Blackmon's 2015 season was perhaps the exception that proved the rule. While his power numbers took a slight step backwards, his beard continued its ascent, displaying for the first time an undeniable level of fuzziness that has since become a trademark, (17 home runs).
Not only did Blackmon add an impressive, Jake Arrieta-type fullness to his beard in 2016, but he also rocked the mullet for the first time. His dinger numbers (29) took another step forward, because with great hair comes great power.
It should be no surprise that the best year of Blackmon's career  at the dish also happened to be his best year on the face. With the beard at peak scraggliness and thickness, the Rox center fielder cracked 37 homers, finished fifth in NL MVP voting and led the league in hits, runs, and triples.
The beard style is pretty solidified at this point [in 2018], but a closer look indicates it has continued growing downward, potentially adding a few centimeters in length. Who knows what the rest of Blackmon's career will look like, but as long that beard keeps growing, we think he'll maintain his power and remain one of baseball's most exciting and dynamic players. (Mintz - mlb.com - 4/26/18)
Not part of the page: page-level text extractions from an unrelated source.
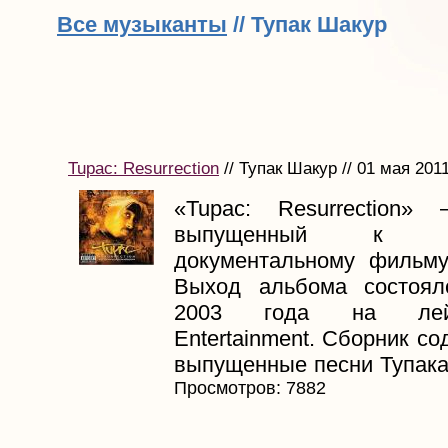
Все музыканты
// Тупак Шакур
Tupac: Resurrection
// Тупак Шакур // 01 мая 201
«Tupac: Resurrection»
выпущенный к одн
документальному фильму
Выход альбома состоял
2003 года на лей
Entertainment. Сборник со
выпущенные песни Тупака, 
Просмотров: 7882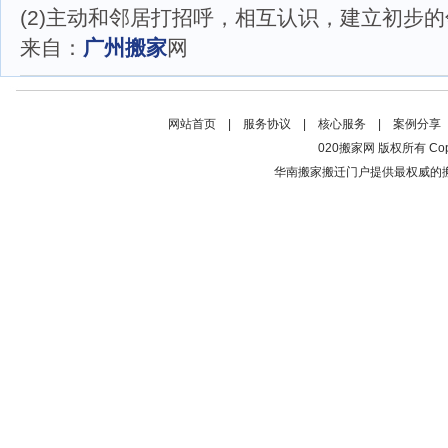
(2)主动和邻居打招呼，相互认识，建立初步
来自：
广州搬家
网
网站首页
|
服务协议
|
核心服务
|
案例分享
020搬家网 版权所有 Copyrig
华南搬家搬迁门户提供最权威的搬家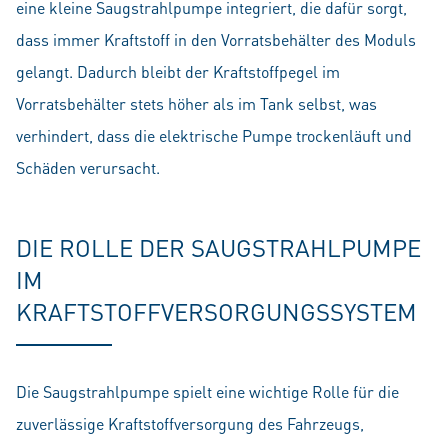
eine kleine Saugstrahlpumpe integriert, die dafür sorgt,
dass immer Kraftstoff in den Vorratsbehälter des Moduls
gelangt. Dadurch bleibt der Kraftstoffpegel im
Vorratsbehälter stets höher als im Tank selbst, was
verhindert, dass die elektrische Pumpe trockenläuft und
Schäden verursacht.
DIE ROLLE DER SAUGSTRAHLPUMPE
IM
KRAFTSTOFFVERSORGUNGSSYSTEM
Die Saugstrahlpumpe spielt eine wichtige Rolle für die
zuverlässige Kraftstoffversorgung des Fahrzeugs,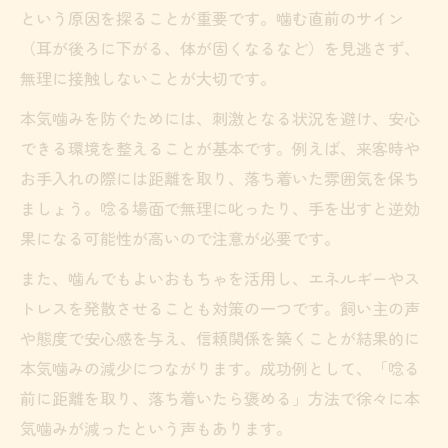
という原因を探ることが重要です。噛む直前のサイン
（耳が後ろに下がる、体が固くなるなど）を見逃さず、
無理に接触しないことが大切です。
本気噛みを防ぐためには、刺激となる状況を避け、安心
できる環境を整えることが基本です。例えば、来客時や
お手入れの際には距離を取り、落ち着いた雰囲気を保ち
ましょう。唸る場面で無理に叱ったり、手を出すと逆効
果になる可能性が高いので注意が必要です。
また、噛んでもよいおもちゃを活用し、エネルギーやス
トレスを発散させることも対策の一つです。飼い主の声
や態度で安心感を与え、信頼関係を築くことが結果的に
本気噛みの減少につながります。成功例として、「唸る
前に距離を取り、落ち着いたら褒める」方法で徐々に本
気噛みが減ったという声もあります。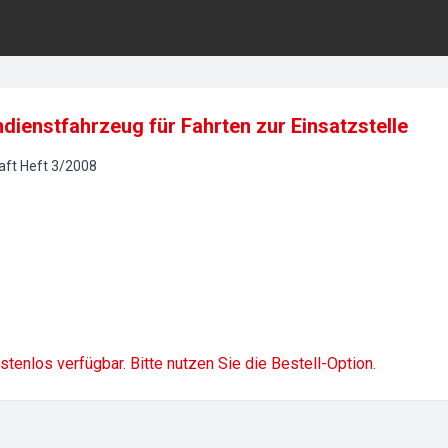
ienstfahrzeug für Fahrten zur Einsatzstelle
aft
Heft
3
/
2008
ostenlos verfügbar. Bitte nutzen Sie die Bestell-Option.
In 2018, Blackmon was selected to be a reserve in the MLB All-Star game.
Nov. 10, 2018: Blackmon and his fiancée Ashley Cook tied the knot in Highlands, North Carolina.
In 2019, Blackmon represented the Rockies at the All-Star Game.
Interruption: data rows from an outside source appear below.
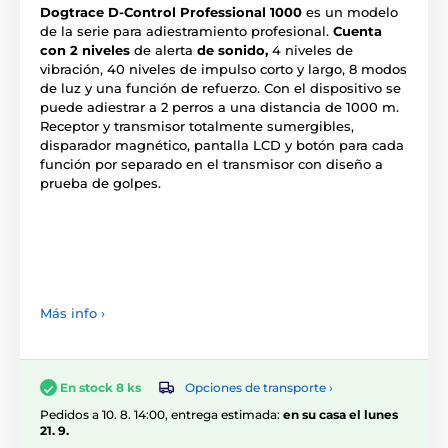
Dogtrace D-Control Professional 1000
es un modelo
de la serie para adiestramiento profesional.
Cuenta
con 2 niveles
de alerta
de sonido,
4 niveles de
vibración, 40 niveles de impulso corto y largo, 8 modos
de luz y una función de refuerzo. Con el dispositivo se
puede adiestrar a 2 perros a una distancia de 1000 m.
Receptor y transmisor totalmente sumergibles,
disparador magnético, pantalla LCD y botón para cada
función por separado en el transmisor con diseño a
prueba de golpes.
Más info ›
Opciones de transporte ›
En stock 8 ks
Pedidos a 10. 8. 14:00, entrega estimada:
en su casa el lunes
21. 9.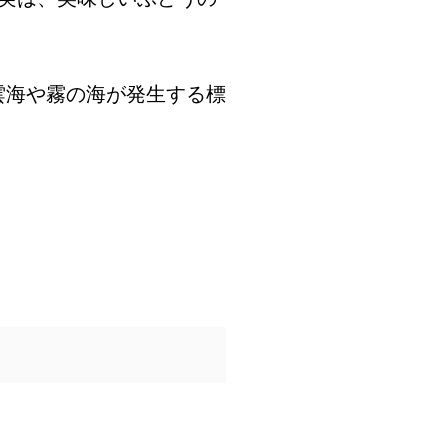
雲海や霧の海が発生する標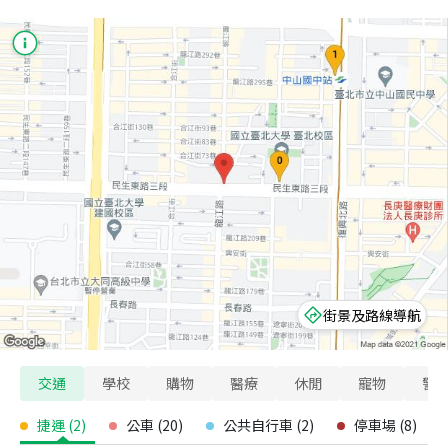
街景及路線導航
交通
學校
購物
醫療
休閒
寵物
警
捷運
(
2
)
公車
(
20
)
公共自行車
(
2
)
停車場
(
8
)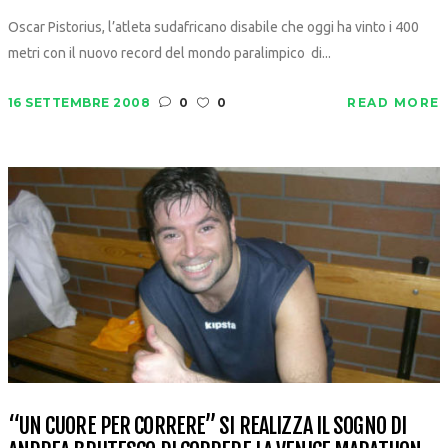
Oscar Pistorius, l’atleta sudafricano disabile che oggi ha vinto i 400
metri con il nuovo record del mondo paralimpico di...
16 SETTEMBRE 2008
0
0
READ MORE
“UN CUORE PER CORRERE” SI REALIZZA IL SOGNO DI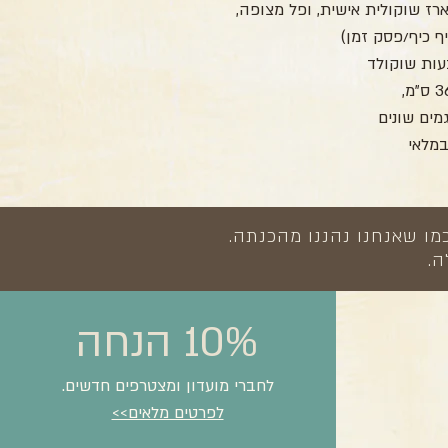
ז שוקולית אישית, ופל מצופה,
ף כיף/פסק זמן)
מים שונים
מלאי
מו שאנחנו נהננו מהכנתה.
ה.
10% הנחה
לחברי מועדון ומצטרפים חדשים.
לפרטים מלאים>>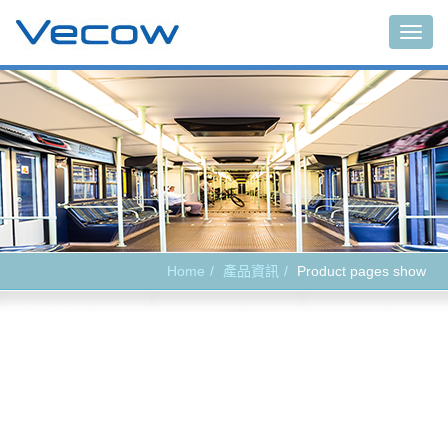
Main
Home
產品資訊
Product pages show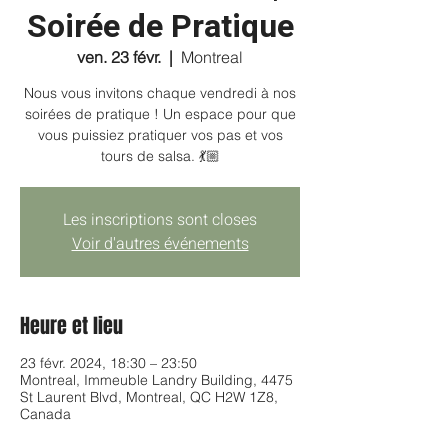
Soirée de Pratique
ven. 23 févr.
  |  
Montreal
Nous vous invitons chaque vendredi à nos
soirées de pratique ! Un espace pour que
vous puissiez pratiquer vos pas et vos
tours de salsa. 💃🏼
Les inscriptions sont closes
Voir d'autres événements
Heure et lieu
23 févr. 2024, 18:30 – 23:50
Montreal, Immeuble Landry Building, 4475
St Laurent Blvd, Montreal, QC H2W 1Z8,
Canada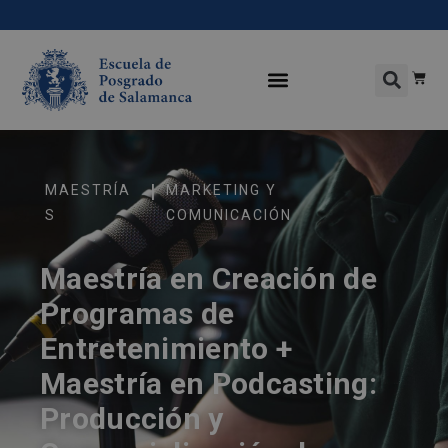
|
MAESTRÍA
MARKETING Y
S
COMUNICACIÓN
Maestría en Creación de
Programas de
Entretenimiento +
Maestría en Podcasting:
Producción y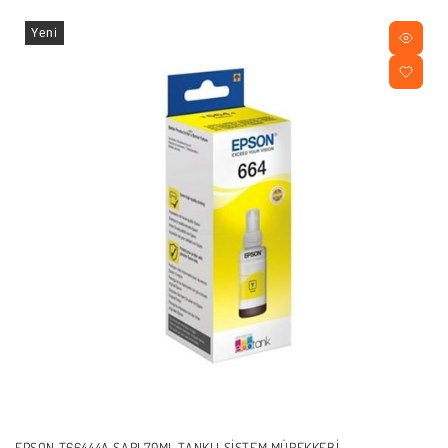
Yeni
EPSON T66444A SARI 70ML TANKLI SISTEM MÜREKKEBI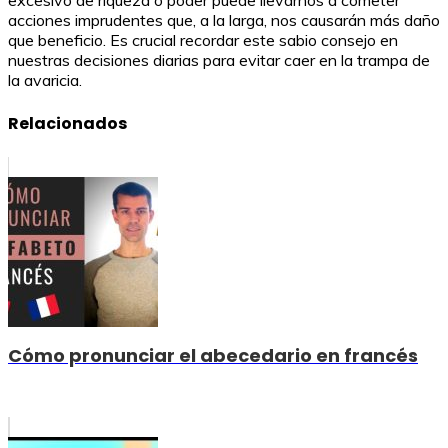
acciones imprudentes que, a la larga, nos causarán más daño
que beneficio. Es crucial recordar este sabio consejo en
nuestras decisiones diarias para evitar caer en la trampa de
la avaricia.
Relacionados
Cómo pronunciar el abecedario en francés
2019 Season: The Rockies’ difficult season left Blackmon feeling strangely energized. He hit just .219 through his first 18 games, but was able to get back to .300 before a calf injury cost him 14 games as he struggled through a tough June. Despite those difficulties, Blackmon still managed to rebound and finish the season with a .314/.364/.576 slash line, hit 32 home runs and 86 RBIs—a bright spot in the Rockies’ disappointing 71-91 campaign.
Let’s look at the good and the bad of 2019, and even more ways Blackmon hopes to enhance his performance in 2020.
What went right
After having a 1.000 OPS in 2017, Blackmon rebounded from a slight production dip in 2018 where he finished with an .840 OPS. The 33-year-old right fielder raised his OPS to .960 in 2019 and he sounded ready to find ways to help the team rebound from its 71-91 record.
The Rockies’ primary center fielder since 2014, Blackmon went through an adjustment period in right field, in a home park where the defensive metrics haven’t been kind to him. Even with the calf injury and other pains along the way, Blackmon felt fresher at the end.
What went wrong
While pitching struggles were the key reason for the Rockies' downfall, all of the team’s offensive leaders struggled when the season was falling apart. Blackmon was not immune. After a monster month of June, which saw him carry a 1.275 OPS en route to NL Player of the Month honors, he struggled mightily in July and finished with a .256/.304/.360 slash line.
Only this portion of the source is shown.